Retrieval-Augmented Generation (RAG) systems represent a significant advancement in AI, combining the power of document retrieval with sophisticated response generation to deliver grounded and contextually relevant answers. This project introduces a lightweight RAG system meticulously designed to illuminate these fundamental concepts without the usual complexities and intensive resource demands often associated with production-grade systems.
The primary focus of this implementation is educational transparency, taking precedence over raw performance optimization. Every operation within the pipeline is accompanied by detailed logging, processing times are meticulously tracked and displayed, and the modular architecture empowers students to easily examine, understand, and modify individual components. This hands-on approach is crucial for grasping the intricate mechanics of RAG systems, moving beyond merely using abstract, black-box APIs.

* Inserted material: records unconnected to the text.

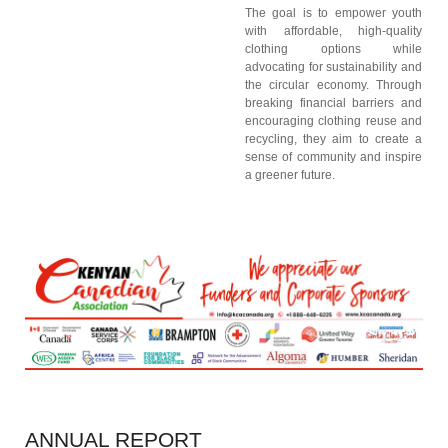
The goal is to empower youth
with affordable, high-quality
clothing options while
advocating for sustainability and
the circular economy. Through
breaking financial barriers and
encouraging clothing reuse and
recycling, they aim to create a
sense of community and inspire
a greener future.
ANNUAL
REPORT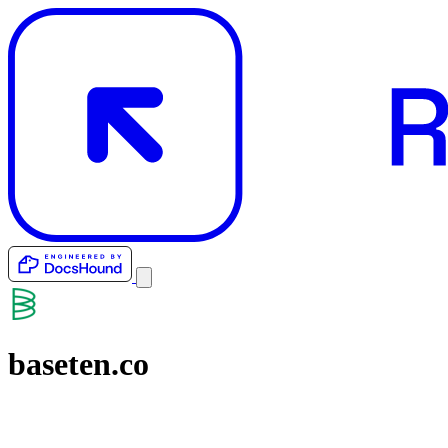
baseten.co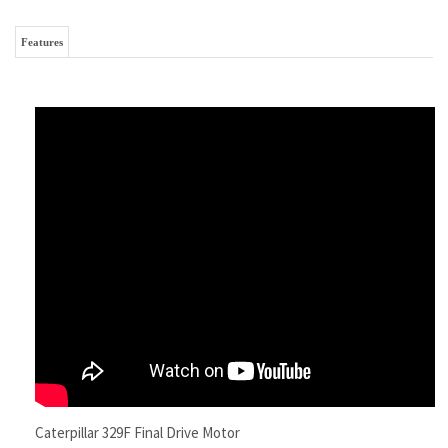
Caterpillar 329F Final Drive Motor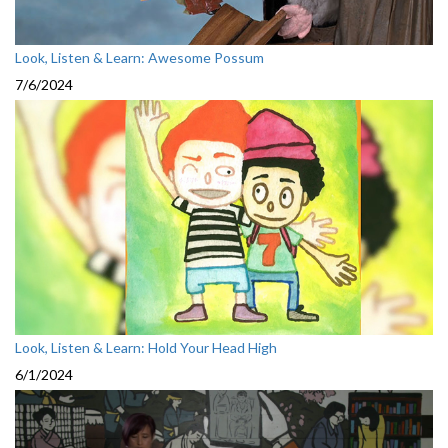
Look, Listen & Learn: Awesome Possum
7/6/2024
Look, Listen & Learn: Hold Your Head High
6/1/2024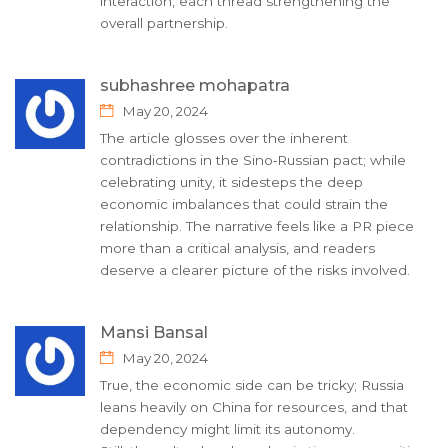
interaction, each thread strengthening the
overall partnership.
subhashree mohapatra
May 20, 2024
The article glosses over the inherent
contradictions in the Sino‑Russian pact; while
celebrating unity, it sidesteps the deep
economic imbalances that could strain the
relationship. The narrative feels like a PR piece
more than a critical analysis, and readers
deserve a clearer picture of the risks involved.
Mansi Bansal
May 20, 2024
True, the economic side can be tricky; Russia
leans heavily on China for resources, and that
dependency might limit its autonomy.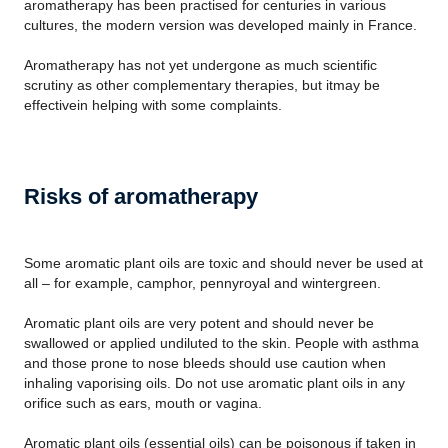
aromatherapy has been practised for centuries in various
cultures, the modern version was developed mainly in France.
Aromatherapy has not yet undergone as much scientific
scrutiny as other complementary therapies, but itmay be
effectivein helping with some complaints.
Risks of aromatherapy
Some aromatic plant oils are toxic and should never be used at
all – for example, camphor, pennyroyal and wintergreen.
Aromatic plant oils are very potent and should never be
swallowed or applied undiluted to the skin. People with asthma
and those prone to nose bleeds should use caution when
inhaling vaporising oils. Do not use aromatic plant oils in any
orifice such as ears, mouth or vagina.
Aromatic plant oils (essential oils) can be poisonous if taken in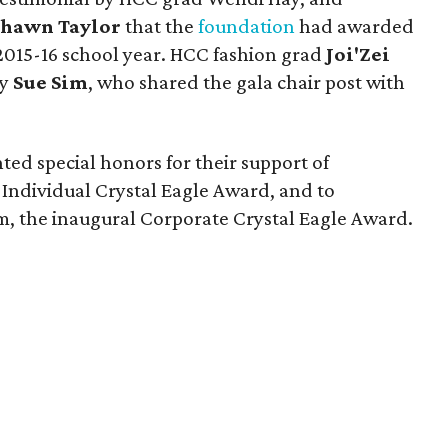
Shawn Taylor
that the
foundation
had awarded
e 2015-16 school year. HCC fashion grad
Joi'Zei
by
Sue Sim
, who shared the gala chair post with
ted special honors for their support of
 Individual Crystal Eagle Award, and to
 the inaugural Corporate Crystal Eagle Award.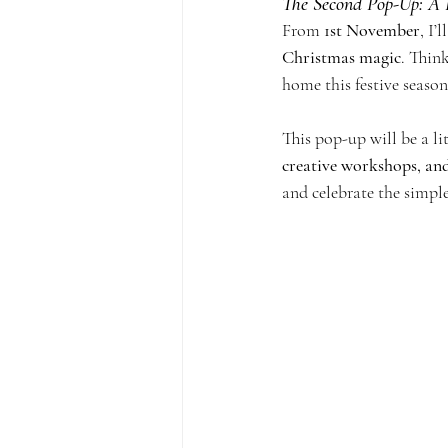
The Second Pop-Up: A 
From 
1st November
, I’
Christmas magic
. Thin
home this festive season
This pop-up will be a l
creative workshops, and
and celebrate the simple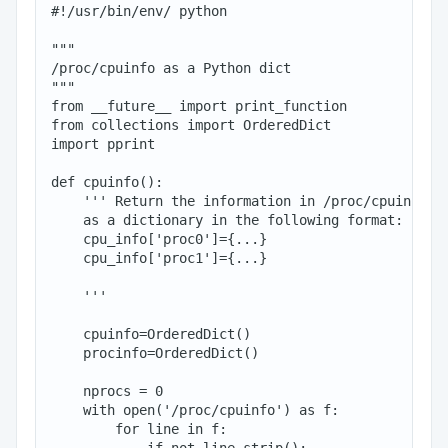
#!/usr/bin/env/ python

"""

/proc/cpuinfo as a Python dict

"""

from __future__ import print_function

from collections import OrderedDict

import pprint

def cpuinfo():

    ''' Return the information in /proc/cpuinfo

    as a dictionary in the following format:

    cpu_info['proc0']={...}

    cpu_info['proc1']={...}

    '''

    cpuinfo=OrderedDict()

    procinfo=OrderedDict()

    nprocs = 0

    with open('/proc/cpuinfo') as f:

        for line in f:

            if not line.strip():
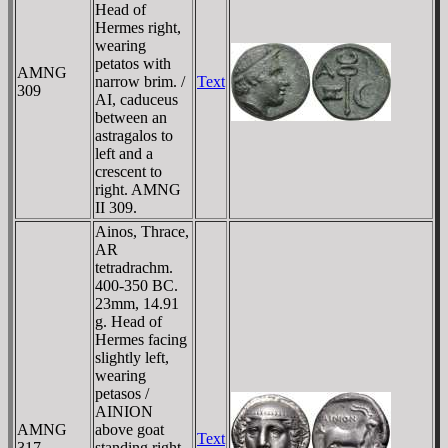
Head of
Hermes right,
wearing
petatos with
AMNG
narrow brim. /
Text
309
AI, caduceus
between an
astragalos to
left and a
crescent to
right. AMNG
II 309.
Ainos, Thrace,
AR
tetradrachm.
400-350 BC.
23mm, 14.91
g. Head of
Hermes facing
slightly left,
wearing
petasos /
AINION
AMNG
above goat
Text
317
standing right,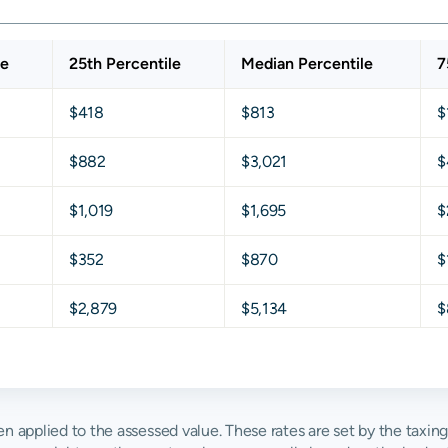
le
25th Percentile
Median Percentile
7
$418
$813
$
$882
$3,021
$
$1,019
$1,695
$
$352
$870
$
$2,879
$5,134
$
$1,627
$2,732
$
$4,934
$6,666
$
then applied to the assessed value. These rates are set by the taxin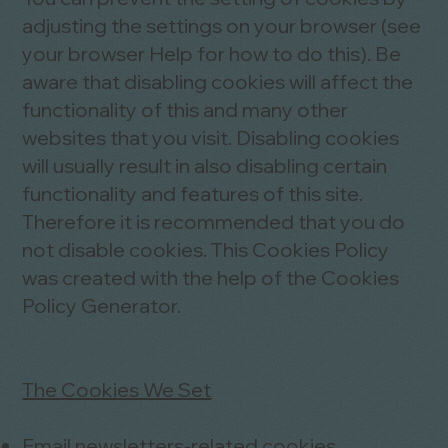
adjusting the settings on your browser (see
your browser Help for how to do this). Be
aware that disabling cookies will affect the
functionality of this and many other
websites that you visit. Disabling cookies
will usually result in also disabling certain
functionality and features of this site.
Therefore it is recommended that you do
not disable cookies. This Cookies Policy
was created with the help of the
Cookies
Policy Generator
.
The Cookies We Set
Email newsletters-related cookies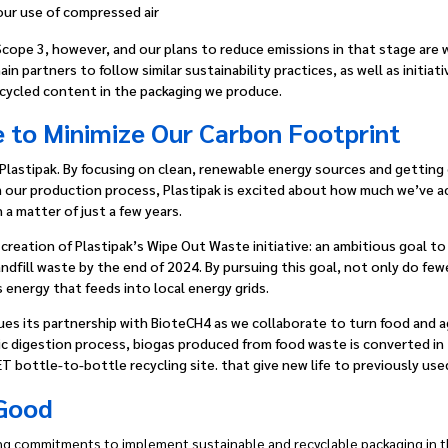
our use of compressed air
Scope 3, however, and our plans to reduce emissions in that stage are
n partners to follow similar sustainability practices, as well as initia
cycled content in the packaging we produce.
 to Minimize Our Carbon Footprint
at Plastipak. By focusing on clean, renewable energy sources and gettin
m our production process, Plastipak is excited about how much we’ve a
 a matter of just a few years.
reation of Plastipak’s Wipe Out Waste initiative: an ambitious goal to g
ndfill waste by the end of 2024. By pursuing this goal, not only do fe
as energy that feeds into local energy grids.
nues its partnership with BioteCH4 as we collaborate to turn food and a
bic digestion process, biogas produced from food waste is converted in t
T bottle-to-bottle recycling site. that give new life to previously us
 Good
g commitments to implement sustainable and recyclable packaging in th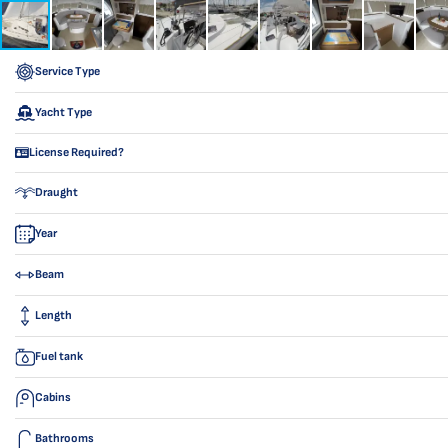
Service Type
Yacht Type
License Required?
Draught
Year
Beam
Length
Fuel tank
Cabins
Bathrooms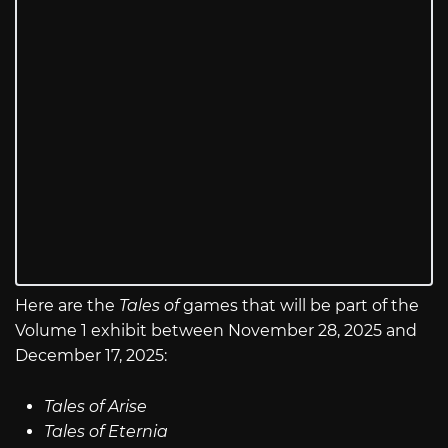
Here are the
Tales of
games that will be part of the
Volume 1 exhibit between November 28, 2025 and
December 17, 2025:
Tales of Arise
Tales of Eternia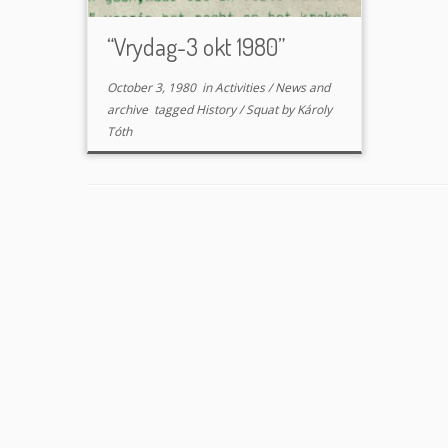
“Vrydag-3 okt 1980”
October 3, 1980
in
Activities
/
News and
archive
tagged
History
/
Squat
by
Károly
Tóth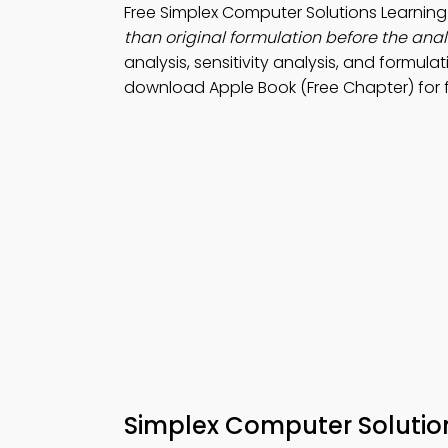
Free Simplex Computer Solutions Learni
than original formulation before the analy
analysis, sensitivity analysis, and formula
download Apple Book (Free Chapter) for f
Simplex Computer Soluti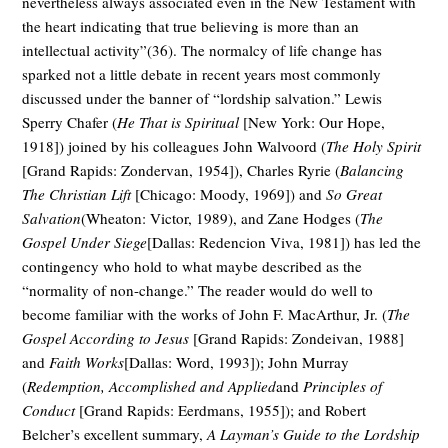
nevertheless always associated even in the New Testament with
the heart indicating that true believing is more than an
intellectual activity”(36). The normalcy of life change has
sparked not a little debate in recent years most commonly
discussed under the banner of “lordship salvation.” Lewis
Sperry Chafer (
He That is Spiritual
[New York: Our Hope,
1918]) joined by his colleagues John Walvoord (
The Holy Spirit
[Grand Rapids: Zondervan, 1954]), Charles Ryrie (
Balancing
The Christian Lift
[Chicago: Moody, 1969]) and
So Great
Salvation
(Wheaton: Victor, 1989), and Zane Hodges (
The
Gospel Under Siege
[Dallas: Redencion Viva, 1981]) has led the
contingency who hold to what maybe described as the
“normality of non-change.” The reader would do well to
become familiar with the works of John F. MacArthur, Jr. (
The
Gospel According to Jesus
[Grand Rapids: Zondeivan, 1988]
and
Faith Works
[Dallas: Word, 1993]); John Murray
(
Redemption, Accomplished and Applied
and
Principles of
Conduct
[Grand Rapids: Eerdmans, 1955]); and Robert
Belcher’s excellent summary,
A Layman’s Guide to the Lordship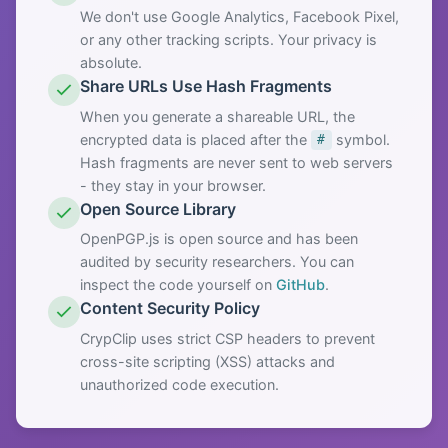
We don't use Google Analytics, Facebook Pixel,
or any other tracking scripts. Your privacy is
absolute.
Share URLs Use Hash Fragments
When you generate a shareable URL, the
encrypted data is placed after the
symbol.
#
Hash fragments are never sent to web servers
- they stay in your browser.
Open Source Library
OpenPGP.js is open source and has been
audited by security researchers. You can
inspect the code yourself on
GitHub
.
Content Security Policy
CrypClip uses strict CSP headers to prevent
cross-site scripting (XSS) attacks and
unauthorized code execution.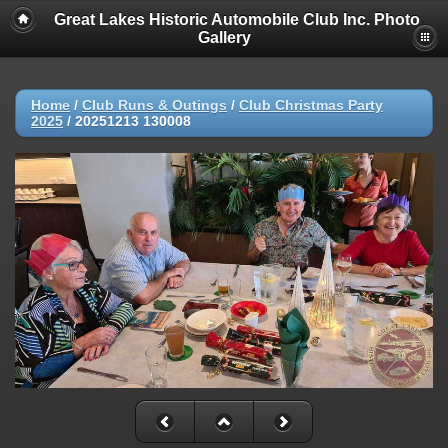
Great Lakes Historic Automobile Club Inc. Photo
Gallery
Home
/
Club Runs & Outings
/
Club Christmas Party
2025
/
20251213 130008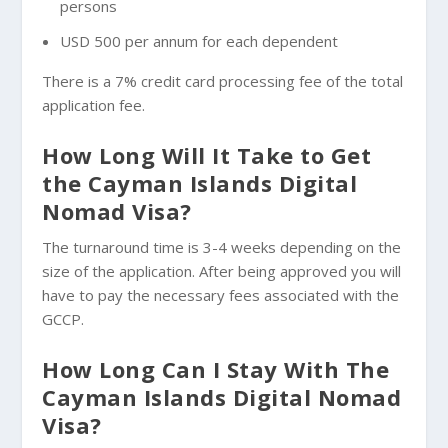
persons
USD 500 per annum for each dependent
There is a 7% credit card processing fee of the total
application fee.
How Long Will It Take to Get
the Cayman Islands Digital
Nomad Visa?
The turnaround time is 3-4 weeks depending on the
size of the application. After being approved you will
have to pay the necessary fees associated with the
GCCP.
How Long Can I Stay With The
Cayman Islands Digital Nomad
Visa?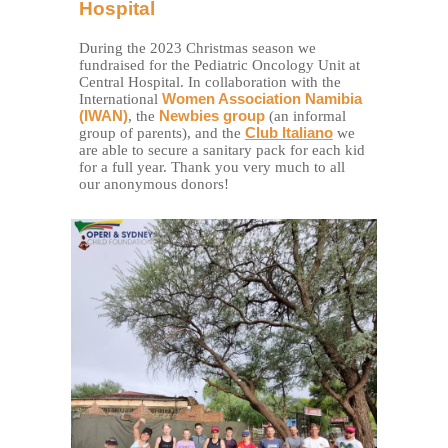
Hospital
During the 2023 Christmas season we
fundraised for the Pediatric Oncology Unit at
Central Hospital. In collaboration with the
International
Women Association Namibia
(IWAN)
, the
Newbies group
(an informal
group of parents), and the
Club Italiano
we
are able to secure a sanitary pack for each kid
for a full year. Thank you very much to all
our anonymous donors!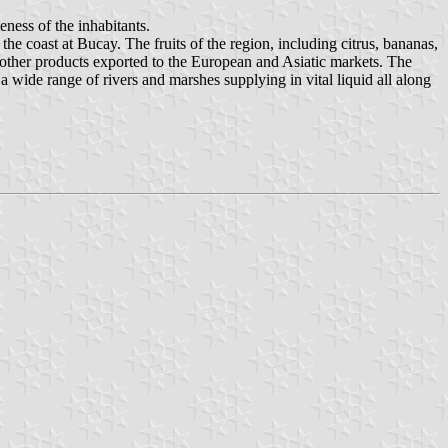
ness of the inhabitants.
he coast at Bucay. The fruits of the region, including citrus, bananas,
ther products exported to the European and Asiatic markets. The
a wide range of rivers and marshes supplying in vital liquid all along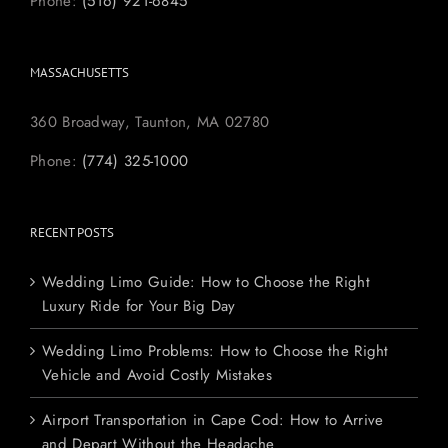
Phone:
(516) 921-6845
MASSACHUSETTS
360 Broadway, Taunton, MA 02780
Phone:
(774) 325-1000
RECENT POSTS
Wedding Limo Guide: How to Choose the Right
Luxury Ride for Your Big Day
Wedding Limo Problems: How to Choose the Right
Vehicle and Avoid Costly Mistakes
Airport Transportation in Cape Cod: How to Arrive
and Depart Without the Headache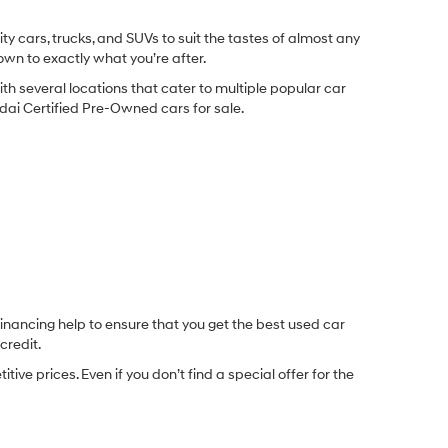
y cars, trucks, and SUVs to suit the tastes of almost any
own to exactly what you’re after.
ith several locations that cater to multiple popular car
undai Certified Pre-Owned cars for sale.
inancing help to ensure that you get the best used car
credit.
e prices. Even if you don’t find a special offer for the
.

This system effectively addresses common educational hurdles in RAG: namely, the prohibitive costs of external API requirements, the need for complex infrastructure, and existing implementations that obscure fundamental operations behind layers of abstraction. By exclusively utilizing accessible technologies such as TF-IDF for vectorization and rule-based methods for generation, students gain a clear and comprehensive understanding of every step involved in the RAG process.

The RAG assistant is built on a robust four-stage pipeline that transparently demonstrates the entire RAG process, from raw text to intelligent response.
The process begins with the load_documents_from_directory method, which efficiently scans and processes .txt files located in a specified directory. For each file, the method creates comprehensive Document objects, embedding not only the raw text content but also crucial metadata such as the source file paths and original filenames. This foundational step ensures that all textual information is properly organized and accessible for subsequent stages of the RAG pipeline.
Following ingestion, the SimpleTextSplitter class takes over, meticulously dividing the loaded documents into manageable segments or "chunks." This specialized implementation prioritizes semantic coherence by splitting text primarily along sentence boundaries, utilizing common punctuation marks (.!?). It strives to maintain a target chunk size of approximately 1000 characters, incorporating a 200-character overlap between consecutive chunks. This overlap is vital for preserving context across segments. Each generated chunk is enriched with metadata, including a unique chunk ID and detailed source information, ensuring traceability and integrity throughout the system.
The core of the retrieval mechanism lies in the Vector Indexing stage, where the system employs scikit-learn's TfidfVectorizer. This vectorizer is configured with specific parameters to optimize representation: a maximum of 5000 features is set to manage vocabulary size effectively, an N-gram range of (1,2) is used to capture both single words (unigrams) and common phrases (bigrams), and standard English stop words are removed to focus on more meaningful terms. The TfidfVectorizer automatically builds its vocabulary from the entire document collection. Once configured, each processed document chunk is transformed into a sparse TF-IDF vector, which is then stored in an index optimized for rapid similarity search.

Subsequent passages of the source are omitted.